= Philip Mastin =

American politician

Philip O. Mastin Jr. (May 27, 1930 - November 28, 2012) was an American politician from Pontiac, Michigan.

Mastin served as a Democrat in the Michigan House of Representatives' 69th District and then in the Michigan State Senate's 8th District. He was removed from his state senate seat after losing a recall election in 1983, becoming the first Michigan state legislator to be successfully recalled.

== Career ==

=== Local government ===
During his 25 years in Michigan government, Mastin served as Hazel Park City Councilman, Oakland County supervisor, Oakland County commissioner, deputy chairman and treasurer of the Oakland County Democratic Party, Pontiac city manager, and director of the Downtown Development Authority in Pontiac.

=== Boards ===
Mastin served for two terms as president of the Mental Health Association in Michigan (1987–1988) and was a member of the state association's board of directors from 1977 and was elected an "honorary board member" in 2000. Additionally, he served on the National Mental Health Association's executive committee as well as their board of directors from 1989 to 1995. He was elected to the board of the United Way of Michigan in 1996, serving on the executive committee and as chairman of the state agency's Public Policy Committee.

=== State legislature ===
Mastin served three terms in the Michigan House of Representatives, from 1971 to 1976.

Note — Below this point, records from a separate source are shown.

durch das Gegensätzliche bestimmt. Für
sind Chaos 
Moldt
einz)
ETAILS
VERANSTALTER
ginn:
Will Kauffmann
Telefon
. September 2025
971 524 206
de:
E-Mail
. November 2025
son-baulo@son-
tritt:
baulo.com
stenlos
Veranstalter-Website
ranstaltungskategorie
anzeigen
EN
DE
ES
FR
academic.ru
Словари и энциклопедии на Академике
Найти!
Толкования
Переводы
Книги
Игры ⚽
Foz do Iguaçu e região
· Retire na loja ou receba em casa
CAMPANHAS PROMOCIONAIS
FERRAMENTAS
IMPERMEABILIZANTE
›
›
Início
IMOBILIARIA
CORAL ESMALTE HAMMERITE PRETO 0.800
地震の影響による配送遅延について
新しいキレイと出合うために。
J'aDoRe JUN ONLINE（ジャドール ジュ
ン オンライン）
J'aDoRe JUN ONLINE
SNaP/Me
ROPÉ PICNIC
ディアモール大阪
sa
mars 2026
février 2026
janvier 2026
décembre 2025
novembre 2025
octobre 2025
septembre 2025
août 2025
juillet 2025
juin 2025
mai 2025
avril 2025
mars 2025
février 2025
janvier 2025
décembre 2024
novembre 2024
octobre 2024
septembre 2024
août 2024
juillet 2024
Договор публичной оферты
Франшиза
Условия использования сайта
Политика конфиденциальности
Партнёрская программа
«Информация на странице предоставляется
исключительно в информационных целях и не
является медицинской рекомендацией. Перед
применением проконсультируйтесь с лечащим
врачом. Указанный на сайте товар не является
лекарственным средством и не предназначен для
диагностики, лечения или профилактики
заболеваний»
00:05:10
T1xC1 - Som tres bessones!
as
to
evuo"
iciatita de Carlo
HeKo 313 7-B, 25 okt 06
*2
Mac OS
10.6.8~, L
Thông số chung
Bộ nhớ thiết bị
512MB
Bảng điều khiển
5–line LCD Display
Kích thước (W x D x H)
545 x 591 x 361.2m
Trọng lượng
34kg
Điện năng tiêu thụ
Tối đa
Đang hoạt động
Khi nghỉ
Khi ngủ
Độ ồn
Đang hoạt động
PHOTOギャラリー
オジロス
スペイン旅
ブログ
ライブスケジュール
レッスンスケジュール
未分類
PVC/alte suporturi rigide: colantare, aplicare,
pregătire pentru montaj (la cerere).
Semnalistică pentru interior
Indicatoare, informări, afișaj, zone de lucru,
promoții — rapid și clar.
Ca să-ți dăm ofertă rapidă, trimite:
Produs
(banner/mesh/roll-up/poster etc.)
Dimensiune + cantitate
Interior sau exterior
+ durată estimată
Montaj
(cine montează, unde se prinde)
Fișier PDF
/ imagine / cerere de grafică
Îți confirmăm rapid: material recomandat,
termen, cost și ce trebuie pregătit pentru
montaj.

Mastin served a partial term in the Michigan State Senate in 1983 before being recalled by his constituents.

== Michigan State Senate recall ==
Mastin voted in favor of a 38% tax increase (from 4.6% to 6.35%) in order to address the state budget crisis, which led to the anti-tax group Citizens Against Unnecessary State Expenditures (CAUSE) lobbying for his removal. Mastin was in the first year of his first Michigan State Senate term when the election to recall him took place on November 22, 1983. The event earned national attention for being the first time a Michigan state legislator was recalled from office by their constituents.

Sen. David Serotkin of Mt. Clemens was recalled soon after, with the events ultimately flipping majority control in the Michigan State Senate to the Republican Party for the first time in ten years. Republicans held this majority until the 2022 election. Governor James Blanchard, also a Democrat, faced and beat recall efforts from the same anti-tax group. Other recall efforts were stopped with court challenges.

== Personal life ==
Before his death, he and his wife, Donna, were members of Fenton First United Methodist Church. Phil served as president of his church golf league and served for 10 years as a member of his condominium association's advisory committee. He finally retired in 1994.